The Sixth Circuit sat en banc yesterday to hear oral argument in Tyler v. Hillsdale County Sheriff’s Dep’t regarding whether or not a federal provision prohibiting the possession of a firearm by a person who has been confined to a mental institution violates the Second Amendment under Heller.  The original panel had sustained the plaintiff’s Second Amendment challenge to the federal law, something that no court of appeals had done since Heller.  We have previously reported on the case herehere, and here, flagging this case early on as a contender for eventual SCOTUS review.

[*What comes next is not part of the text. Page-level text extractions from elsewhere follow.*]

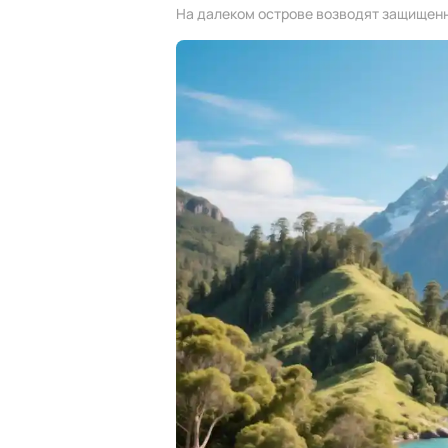
На далеком острове возводят защищенн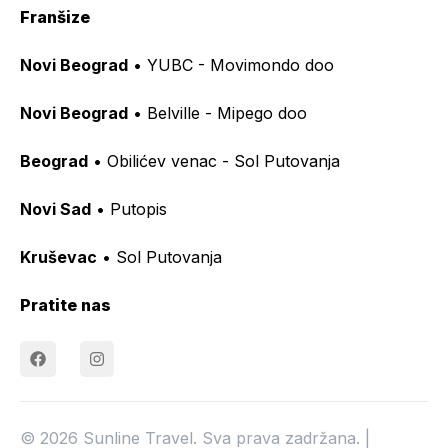
Franšize
Novi Beograd
• YUBC - Movimondo doo
Novi Beograd
• Belville - Mipego doo
Beograd
• Obilićev venac - Sol Putovanja
Novi Sad
• Putopis
Kruševac
• Sol Putovanja
Pratite nas
© 2026 Sunline Travel. Sva prava zadržana. |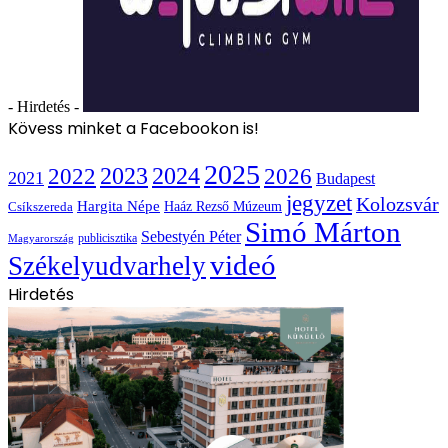
- Hirdetés -
Kövess minket a Facebookon is!
2025
2022
2023
2024
2026
2021
Budapest
jegyzet
Kolozsvár
Hargita Népe
Haáz Rezső Múzeum
Csíkszereda
Simó Márton
Sebestyén Péter
publicisztika
Magyarország
videó
Székelyudvarhely
Hirdetés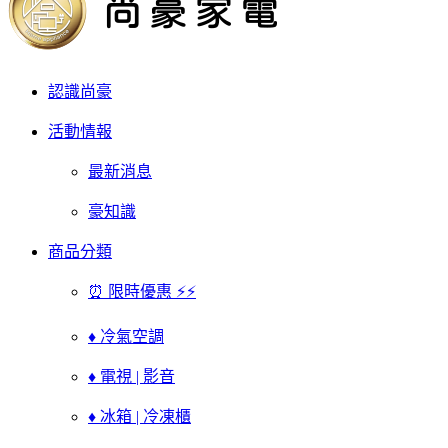
認識尚豪
活動情報
最新消息
豪知識
商品分類
⏰ 限時優惠 ⚡⚡
♦ 冷氣空調
♦ 電視 | 影音
♦ 冰箱 | 冷凍櫃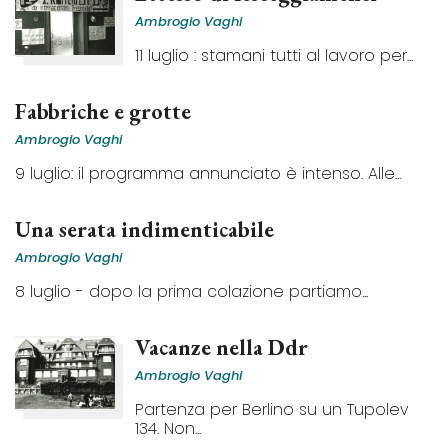
Ambrogio Vaghi
11 luglio : stamani tutti al lavoro per...
Fabbriche e grotte
Ambrogio Vaghi
9 luglio: il programma annunciato è intenso. Alle...
Una serata indimenticabile
Ambrogio Vaghi
8 luglio - dopo la prima colazione partiamo...
Vacanze nella Ddr
Ambrogio Vaghi
Partenza per Berlino su un Tupolev
134. Non...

Also yesterday, the Sixth Circuit granted rehearing en banc in Martinez v. USA, in which a divided panel held that Article 7 of the 1978 U.S.-Mexico extradition treaty incorporates  the Speedy Trial Clause of the Sixth Amendment and remanded the petitioner’s speedy trial habeas claim to the district court for further consideration.  Judge Clay (joined by Judge Gilman) writing for the majority, rejected the argument that the “sole relevant purpose” of the treaty was “reciprocal surrender of suspected criminals,” and stated that “[i]nterpreting Article 7 to incorporate constitutional limits on oppressive prosecutorial delay is consistent with the protective purpose of the provision and its context.”  Judge Sutton dissented, cautioning that “[a]fter today’s decision, . . . extradition fights will turn on elastic speedy-trial claims.”

With so many Sixth Circuit judges in town, it was the perfect opportunity for a reception celebrating Chief Judge R. Guy Cole, Jr., as the first African-American Chief Judge of the Sixth Circuit.  The event was a collaboration between the Black Lawyers Association of Cincinnati, as well as the Federal Bar Association and the BLAC-CBA Roundtable of the Cincinnati Bar Association.  Among the many speakers honoring Chief Judge Cole were former Sixth Circuit Judge Nathaniel Jones, whom Judge Cole was appointed to replace, and the previous Chief Judge Alice Batchelder, who remains on the court.